→ What you are asked to do
After locating the line with "Güvenli ve kolay ödeme sistemi" below, output it and each following line exactly, stopping after the line with "Relatiegeschenken". No pictures.
---- Entries provided
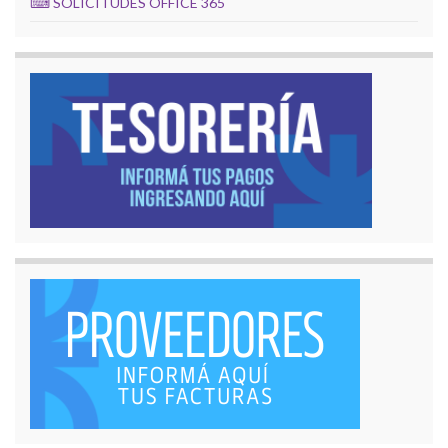
⌨
SOLICITUDES OFFICE 365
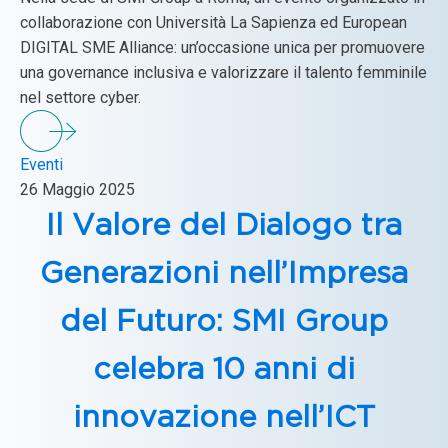
collaborazione con Università La Sapienza ed European
DIGITAL SME Alliance: un’occasione unica per promuovere
una governance inclusiva e valorizzare il talento femminile
nel settore cyber.
Eventi
26 Maggio 2025
Il Valore del Dialogo tra
Generazioni nell’Impresa
del Futuro: SMI Group
celebra 10 anni di
innovazione nell’ICT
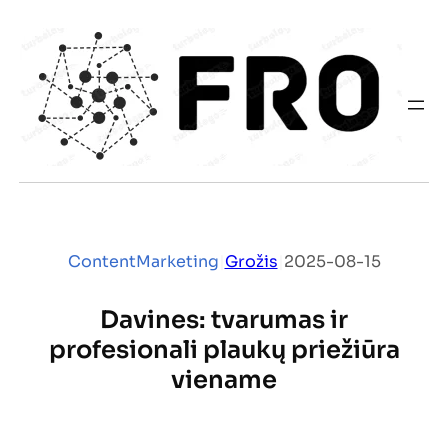
Eiti
prie
turinio
ContentMarketing
|
Grožis
|
2025-08-15
Davines: tvarumas ir
profesionali plaukų priežiūra
viename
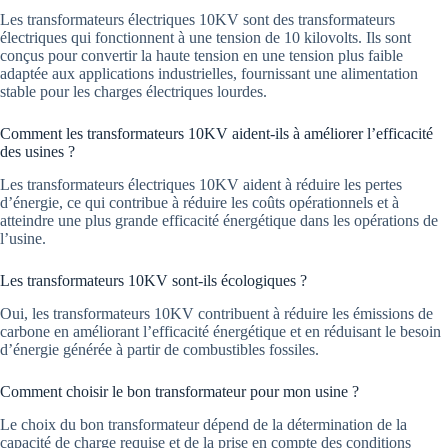
Les transformateurs électriques 10KV sont des transformateurs
électriques qui fonctionnent à une tension de 10 kilovolts. Ils sont
conçus pour convertir la haute tension en une tension plus faible
adaptée aux applications industrielles, fournissant une alimentation
stable pour les charges électriques lourdes.
Comment les transformateurs 10KV aident-ils à améliorer l’efficacité
des usines ?
Les transformateurs électriques 10KV aident à réduire les pertes
d’énergie, ce qui contribue à réduire les coûts opérationnels et à
atteindre une plus grande efficacité énergétique dans les opérations de
l’usine.
Les transformateurs 10KV sont-ils écologiques ?
Oui, les transformateurs 10KV contribuent à réduire les émissions de
carbone en améliorant l’efficacité énergétique et en réduisant le besoin
d’énergie générée à partir de combustibles fossiles.
Comment choisir le bon transformateur pour mon usine ?
Le choix du bon transformateur dépend de la détermination de la
capacité de charge requise et de la prise en compte des conditions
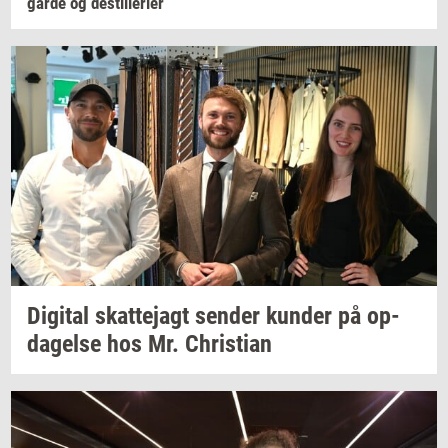
går­de
og
destil­le­ri­er
Di­gi­tal
skat­tej­agt
sen­der
kun­der
på
op­
da­gel­se
hos Mr.
Chri­sti­an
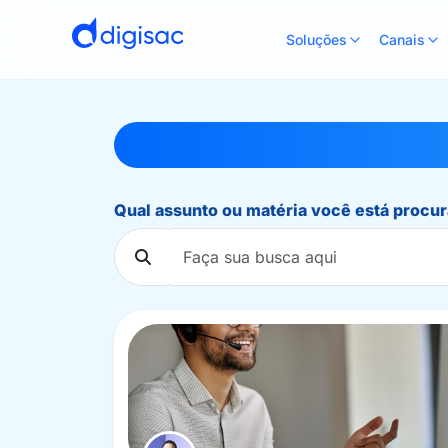
Soluções
Canais
Qual assunto ou matéria você está procu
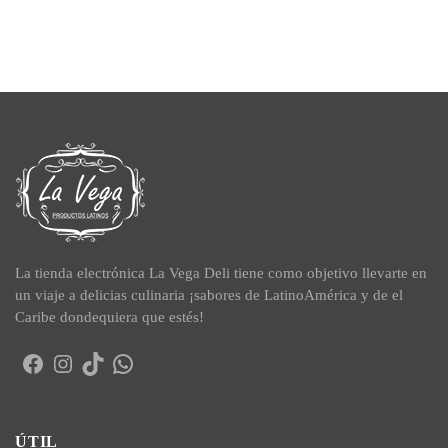
La tienda electrónica La Vega Deli tiene como objetivo llevarte en
un viaje a delicias culinaria ¡sabores de LatinoAmérica y de el
Caribe dondequiera que estés!
Facebook
Instagram
TikTok
WhatsApp
ÚTIL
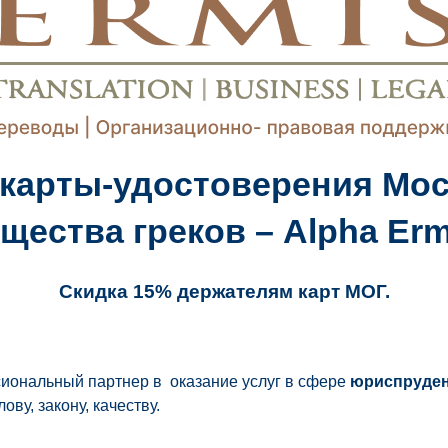
 карты-удостоверения Мос
щества греков – Alpha Erm
Скидка 15% держателям карт МОГ.
ональный партнер в оказание услуг в сфере
юриспруден
ову, закону, качеству.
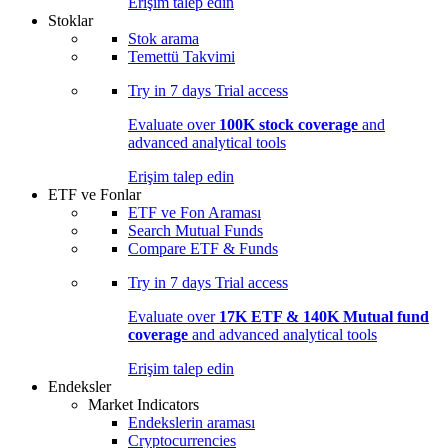
Erişim talep edin
Stoklar
Stok arama
Temettü Takvimi
Try in
7 days
Trial access
Evaluate over
100K stock coverage
and
advanced analytical tools
Erişim talep edin
ETF ve Fonlar
ETF ve Fon Araması
Search Mutual Funds
Compare ETF & Funds
Try in
7 days
Trial access
Evaluate over
17K ETF & 140K Mutual fund
coverage
and advanced analytical tools
Erişim talep edin
Endeksler
Market Indicators
Endekslerin araması
Cryptocurrencies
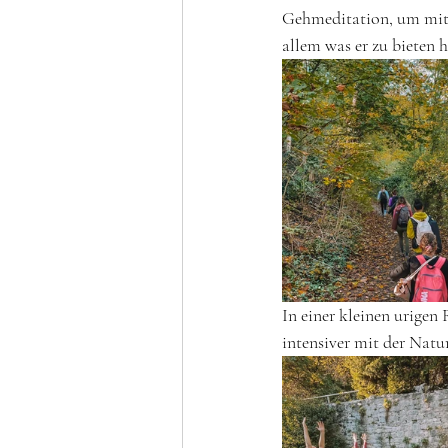
Gehmeditation, um mit
allem was er zu bieten 
In einer kleinen urige
intensiver mit der Nat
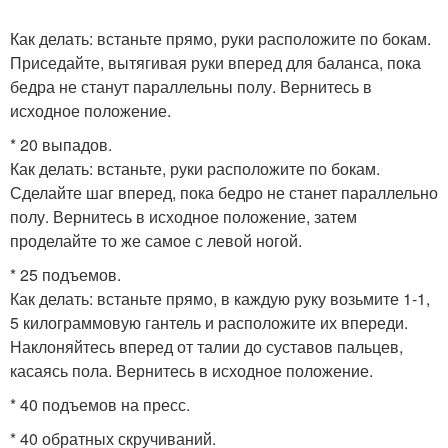
Как делать: встаньте прямо, руки расположите по бокам.
Приседайте, вытягивая руки вперед для баланса, пока
бедра не станут параллельны полу. Вернитесь в
исходное положение.
* 20 выпадов.
Как делать: встаньте, руки расположите по бокам.
Сделайте шаг вперед, пока бедро не станет параллельно
полу. Вернитесь в исходное положение, затем
проделайте то же самое с левой ногой.
* 25 подъемов.
Как делать: встаньте прямо, в каждую руку возьмите 1-1,
5 килограммовую гантель и расположите их впереди.
Наклоняйтесь вперед от талии до суставов пальцев,
касаясь пола. Вернитесь в исходное положение.
* 40 подъемов на пресс.
* 40 обратных скручиваний.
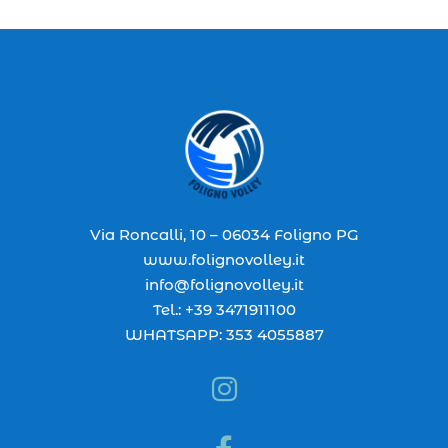
Via Roncalli, 10 – 06034 Foligno PG
www.folignovolley.it
info@folignovolley.it
Tel.: +39 3471911100
WHATSAPP: 353 4055887

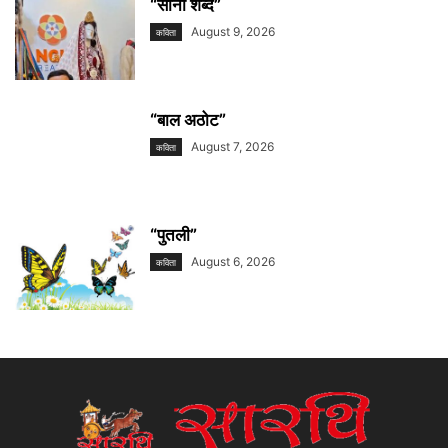
“सानाे शब्द”
August 9, 2026
कविता
“बाल अठोट”
August 7, 2026
कविता
“पुतली”
August 6, 2026
कविता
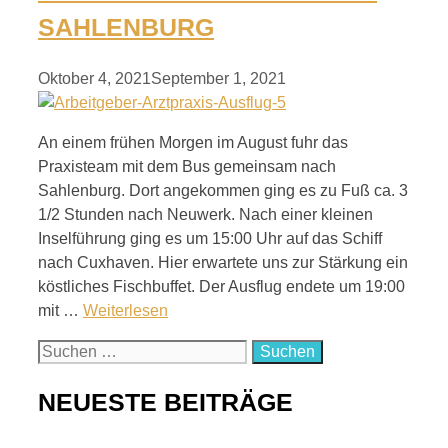
SAHLENBURG
Oktober 4, 2021
September 1, 2021
An einem frühen Morgen im August fuhr das
Praxisteam mit dem Bus gemeinsam nach
Sahlenburg. Dort angekommen ging es zu Fuß ca. 3
1/2 Stunden nach Neuwerk. Nach einer kleinen
Inselführung ging es um 15:00 Uhr auf das Schiff
nach Cuxhaven. Hier erwartete uns zur Stärkung ein
köstliches Fischbuffet. Der Ausflug endete um 19:00
mit …
Weiterlesen
Suchen
nach:
NEUESTE BEITRÄGE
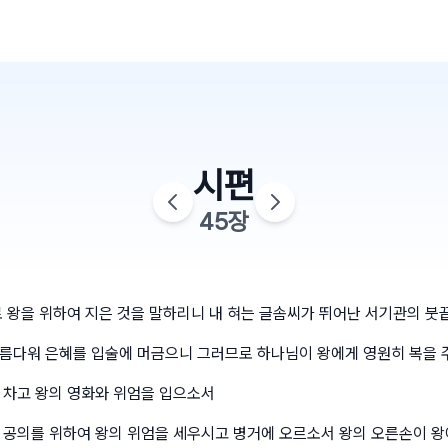
시편
45
장
로 왕을 위하여 지은 것을 말하리니 내 혀는 글솜씨가 뛰어난 서기관의 붓
름다워 은혜를 입술에 머금으니 그러므로 하나님이 왕에게 영원히 복을
 차고 왕의 영화와 위엄을 입으소서
 공의를 위하여 왕의 위엄을 세우시고 병거에 오르소서 왕의 오른손이 왕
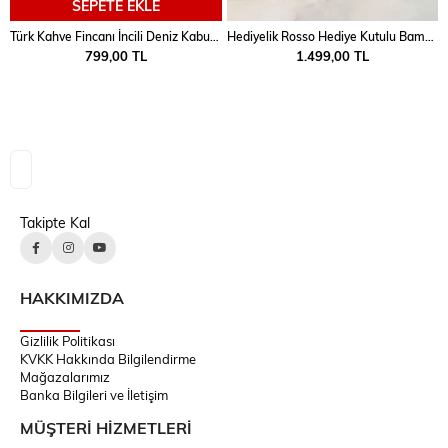
SEPETE EKLE
Türk Kahve Fincanı İncili Deniz Kabuğu 2 Kişilik 4 Parça
Hediyelik Rosso Hediye Kutulu Bambu Çubuklu Koku ve Fincan Takımı 2 Kişilik
799,00 TL
1.499,00 TL
Takipte Kal
HAKKIMIZDA
Gizlilik Politikası
KVKK Hakkında Bilgilendirme
Mağazalarımız
Banka Bilgileri ve İletişim
MÜŞTERİ HİZMETLERİ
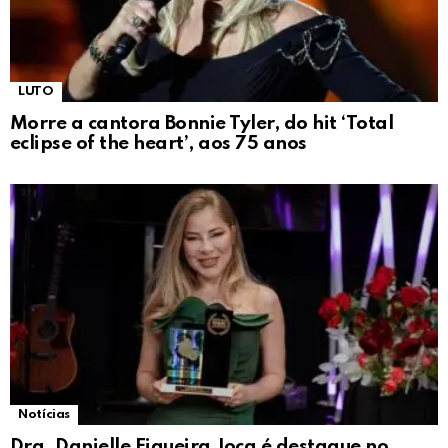
LUTO
Morre a cantora Bonnie Tyler, do hit ‘Total
eclipse of the heart’, aos 75 anos
Notícias
Dra. Danielle Figueira Joca é destaque no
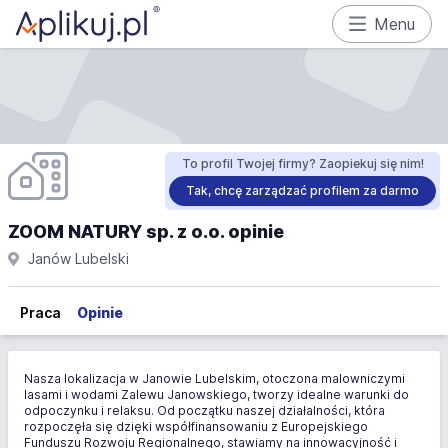
Menu
To profil Twojej firmy? Zaopiekuj się nim!
Tak, chcę zarządzać profilem za darmo
ZOOM NATURY sp. z o.o. opinie
Janów Lubelski
Praca
Opinie
Nasza lokalizacja w Janowie Lubelskim, otoczona malowniczymi
lasami i wodami Zalewu Janowskiego, tworzy idealne warunki do
odpoczynku i relaksu. Od początku naszej działalności, która
rozpoczęła się dzięki współfinansowaniu z Europejskiego
Funduszu Rozwoju Regionalnego, stawiamy na innowacyjność i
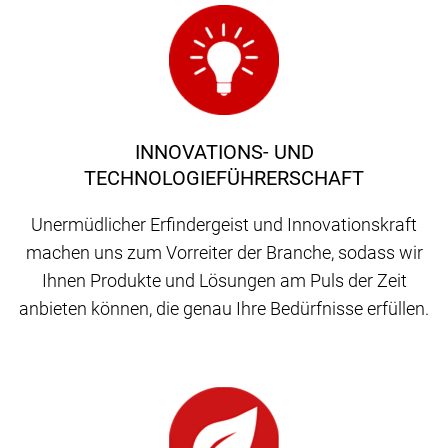
INNOVATIONS- UND
TECHNOLOGIEFÜHRERSCHAFT
Unermüdlicher Erfindergeist und Innovationskraft
machen uns zum Vorreiter der Branche, sodass wir
Ihnen Produkte und Lösungen am Puls der Zeit
anbieten können, die genau Ihre Bedürfnisse erfüllen.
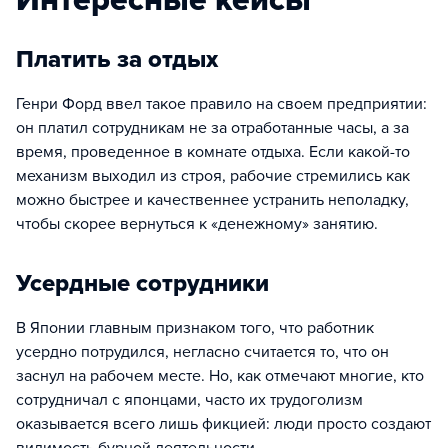
Интересные кейсы
Платить за отдых
Генри Форд ввел такое правило на своем предприятии:
он платил сотрудникам не за отработанные часы, а за
время, проведенное в комнате отдыха. Если какой-то
механизм выходил из строя, рабочие стремились как
можно быстрее и качественнее устранить неполадку,
чтобы скорее вернуться к «денежному» занятию.
Усердные сотрудники
В Японии главным признаком того, что работник
усердно потрудился, негласно считается то, что он
заснул на рабочем месте. Но, как отмечают многие, кто
сотрудничал с японцами, часто их трудоголизм
оказывается всего лишь фикцией: люди просто создают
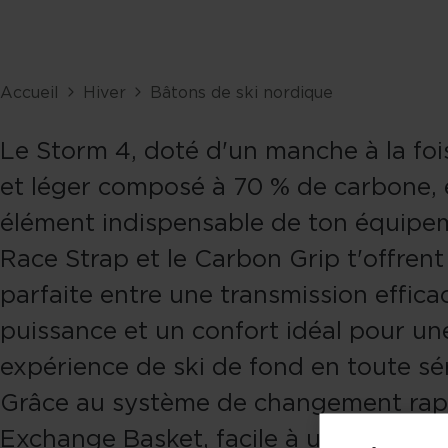
Accueil
Hiver
Bâtons de ski nordique
Le Storm 4, doté d'un manche à la foi
et léger composé à 70 % de carbone, 
élément indispensable de ton équipe
Race Strap et le Carbon Grip t'offrent 
parfaite entre une transmission effica
puissance et un confort idéal pour un
expérience de ski de fond en toute sér
Grâce au système de changement rap
Exchange Basket, facile à utiliser sans 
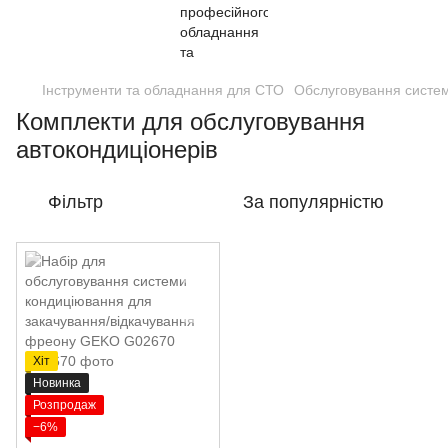
Інструменти та обладнання для СТО
Обслуговування систе
Комплекти для обслуговування
автокондиціонерів
Фільтр
За популярністю
Хіт
Новинка
Розпродаж
−6%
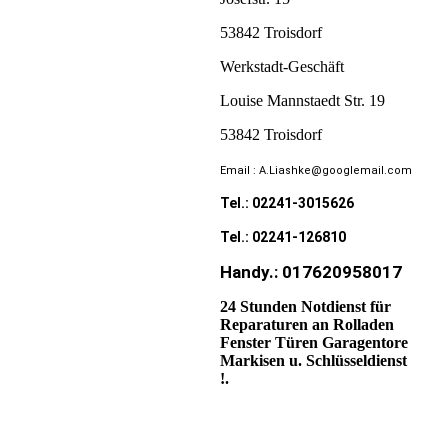
53842 Troisdorf
Werkstadt-Geschäft
Louise Mannstaedt Str. 19
53842 Troisdorf
Email : A.Liashke@googlemail.com
Tel.: 02241-3015626
Tel.: 02241-126810
Handy.: 017620958017
24 Stunden Notdienst für
Reparaturen an Rolladen
Fenster Türen Garagentore
Markisen u. Schlüsseldienst
!.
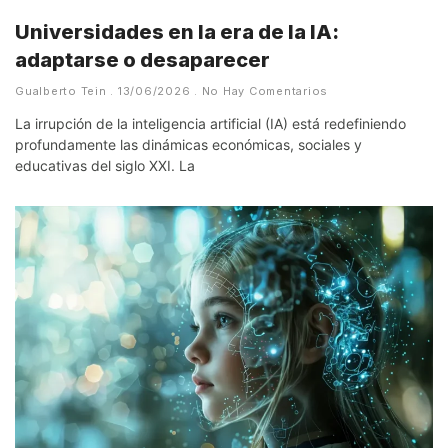
Universidades en la era de la IA:
adaptarse o desaparecer
Gualberto Tein
13/06/2026
No Hay Comentarios
La irrupción de la inteligencia artificial (IA) está redefiniendo
profundamente las dinámicas económicas, sociales y
educativas del siglo XXI. La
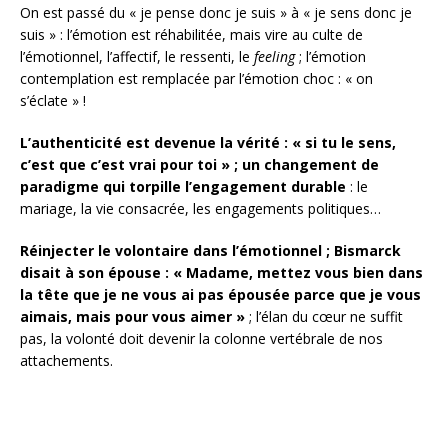
On est passé du « je pense donc je suis » à « je sens donc je
suis » : l’émotion est réhabilitée, mais vire au culte de
l’émotionnel, l’affectif, le ressenti, le
feeling
; l’émotion
contemplation est remplacée par l’émotion choc : « on
s’éclate » !
L’authenticité est devenue la vérité : « si tu le sens,
c’est que c’est vrai pour toi » ; un changement de
paradigme qui torpille l’engagement durable
: le
mariage, la vie consacrée, les engagements politiques…
Réinjecter le volontaire dans l’émotionnel ; Bismarck
disait à son épouse : « Madame, mettez vous bien dans
la tête que je ne vous ai pas épousée parce que je vous
aimais, mais pour vous aimer »
; l’élan du cœur ne suffit
pas, la volonté doit devenir la colonne vertébrale de nos
attachements.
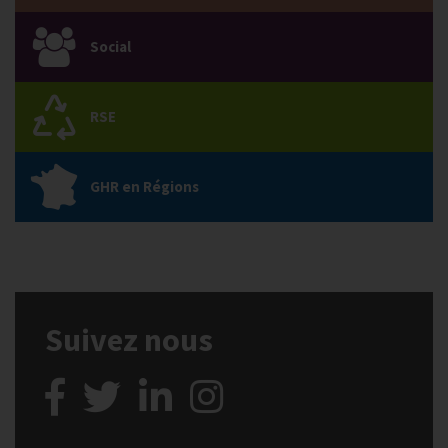
Social
RSE
GHR en Régions
Suivez nous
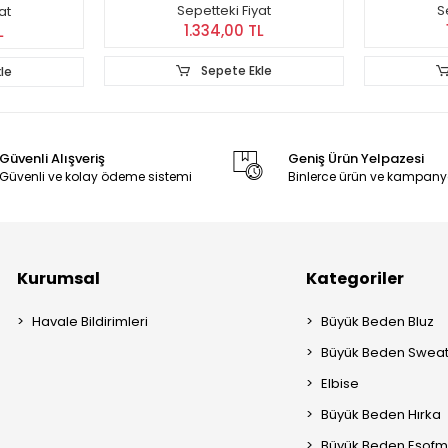
Sepetteki Fiyat
S
at
1.334,00 TL
L
Sepete Ekle
le
Güvenli Alışveriş
Geniş Ürün Yelpazesi
Güvenli ve kolay ödeme sistemi
Binlerce ürün ve kampany
Kurumsal
Kategoriler
Havale Bildirimleri
Büyük Beden Bluz
Büyük Beden Sweat
Elbise
Büyük Beden Hırka
Büyük Beden Eşofm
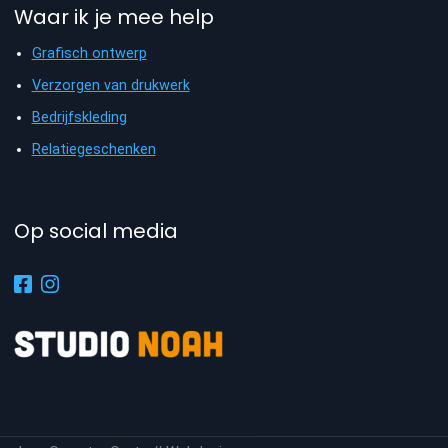
Waar ik je mee help
Grafisch ontwerp
Verzorgen van drukwerk
Bedrijfskleding
Relatiegeschenken
Op social media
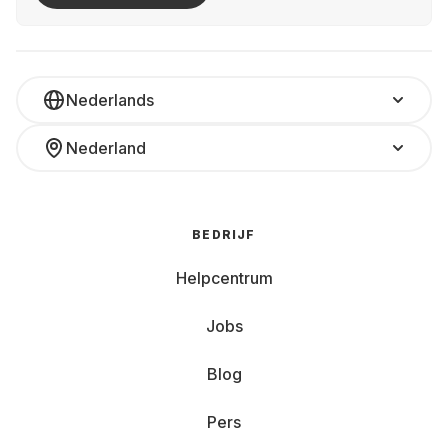
Nederlands
Nederland
BEDRIJF
Helpcentrum
Jobs
Blog
Pers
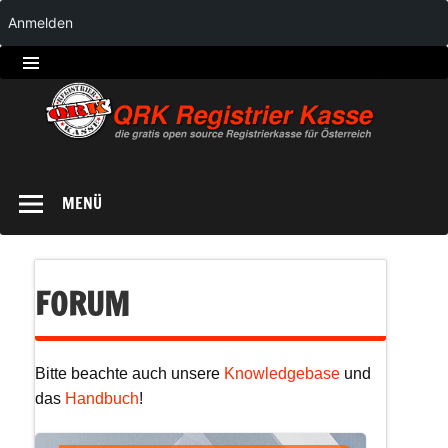
Anmelden
QRK
Registrierkasse
MENÜ
FORUM
Bitte beachte auch unsere
Knowledgebase
und
das
Handbuch
!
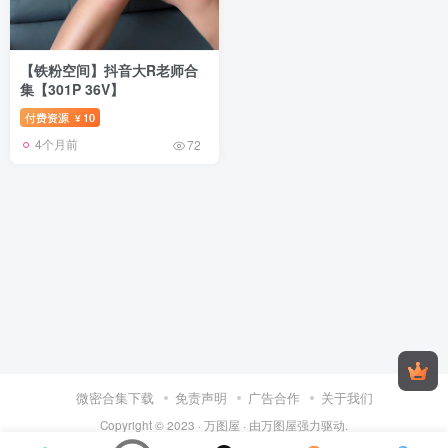
【铁粉空间】抖音大R老师合
集【301P 36V】
付费资源
10
¥
4个月前
72
微密合集下载
免责声明
广告合作
关于我们
Copyright © 2023 ·
万图屋
· 由
万图屋
强力驱动.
--------
→ Final answer
Güvenli ve kolay ödeme sistemi
Binlerce ürün ve kampany
Kurumsal
Kategoriler
Havale Bildirimleri
Büyük Beden Bluz
Büyük Beden Sweat
Elbise
Büyük Beden Hırka
Büyük Beden Eşofm
Waar ik je mee help
Grafisch ontwerp
Verzorgen van drukwerk
Bedrijfskleding
Relatiegeschenken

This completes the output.